Vineyard National Bancorp Proposes up to $250 Million Private Placement Offering of Units, Consisting of Convertible Senior Secured Notes and Common Stock
Market Wire, September, 2008
Vineyard National Bancorp (NASDAQ: VNBC) ("VNBC"), the holding company of Vineyard Bank, National Association ("Vineyard"), announced today that it intends to commence a private placement offering of an aggregate of $250 million of Units consisting of 10% Convertible Senior Secured Notes due in 2009 and common stock to be issued at the closing of the transaction. The aggregate gross proceeds to VNBC from the offering are expected to be up to approximately $250 million. The proceeds are expected to be used to strengthen VNBC and Vineyard's financial position, repurchase certain of VNBC's indebtedness, trust preferred securities and preferred stock, and provide a financial platform for the execution of VNBC's strategic plans.
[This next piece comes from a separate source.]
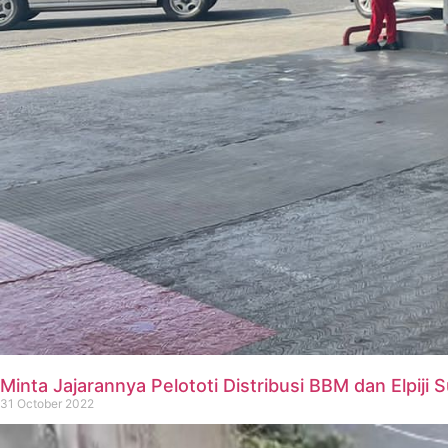
Minta Jajarannya Pelototi Distribusi BBM dan Elpiji 
31 October 2022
Under the terms of the proposed private placement, VNBC will be required to hold a special meeting of its shareholders in order to seek approval to amend VNBC's articles of incorporation to increase the number of shares of common stock VNBC is authorized to issue in order to accommodate the conversion of all of the outstanding principal and accrued but unpaid interest under the Notes into common stock. The Convertible Senior Secured Notes will automatically convert into shares of common stock at the time that the amendment is effective. VNBC intends to distribute a proxy statement to its shareholders with respect to the special meeting promptly after the closing of the transaction. VNBC encourages shareholders to read these materials carefully when they become available before making any decision with respect to the amendment.
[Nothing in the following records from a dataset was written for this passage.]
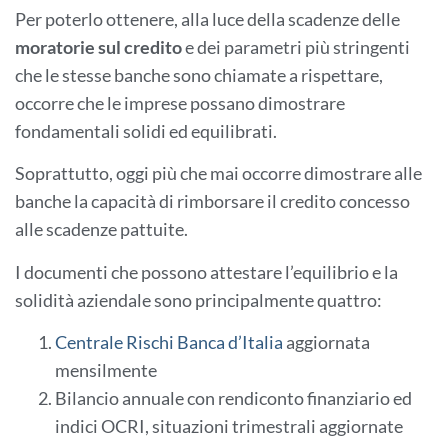
Per poterlo ottenere, alla luce della scadenze delle
moratorie sul credito
e dei parametri più stringenti
che le stesse banche sono chiamate a rispettare,
occorre che le imprese possano dimostrare
fondamentali solidi ed equilibrati.
Soprattutto, oggi più che mai occorre dimostrare alle
banche la capacità di rimborsare il credito concesso
alle scadenze pattuite.
I documenti che possono attestare l’equilibrio e la
solidità aziendale sono principalmente quattro:
Centrale Rischi Banca d’Italia
aggiornata
mensilmente
Bilancio annuale con rendiconto finanziario ed
indici OCRI, situazioni trimestrali aggiornate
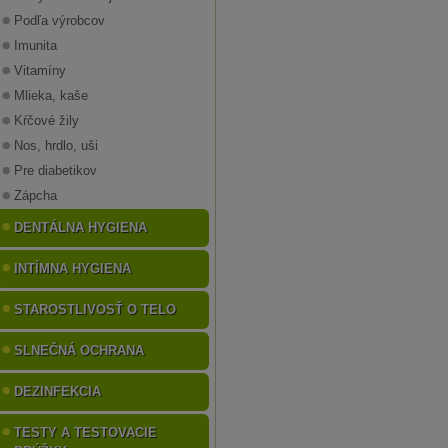
Podľa výrobcov
Imunita
Vitamíny
Mlieka, kaše
Kŕčové žily
Nos, hrdlo, uši
Pre diabetikov
Zápcha
DENTÁLNA HYGIENA
INTÍMNA HYGIENA
STAROSTLIVOSŤ O TELO
SLNEČNÁ OCHRANA
DEZINFEKCIA
TESTY A TESTOVACIE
The issuance of the Units is generally subject to approval by VNBC's shareholders pursuant to the Marketplace Rules of the NASDAQ Stock Market ("NASDAQ"). However, NASDAQ rules provide for a financial viability exception in certain circumstances. In accordance with NASDAQ rules, the Audit and Compliance Committee of the Board of Directors has expressly approved VNBC's intended use of this exception. VNBC expects to mail a notice to shareholders explaining the reliance on the exception, no later than ten days prior to the issuance of the Units.
This release does not constitute an offer to sell or the solicitation of an offer to buy any security. The Units, including the underlying Convertible Senior Secured Notes due 2009 and VNBC's common stock to be sold in the proposed private placement offering, will not at the time of issuance be registered under the Securities Act of 1933, as amended, and may not be offered or sold in the United States absent registration with the Securities and Exchange Commission or an applicable exemption from the registration requirements.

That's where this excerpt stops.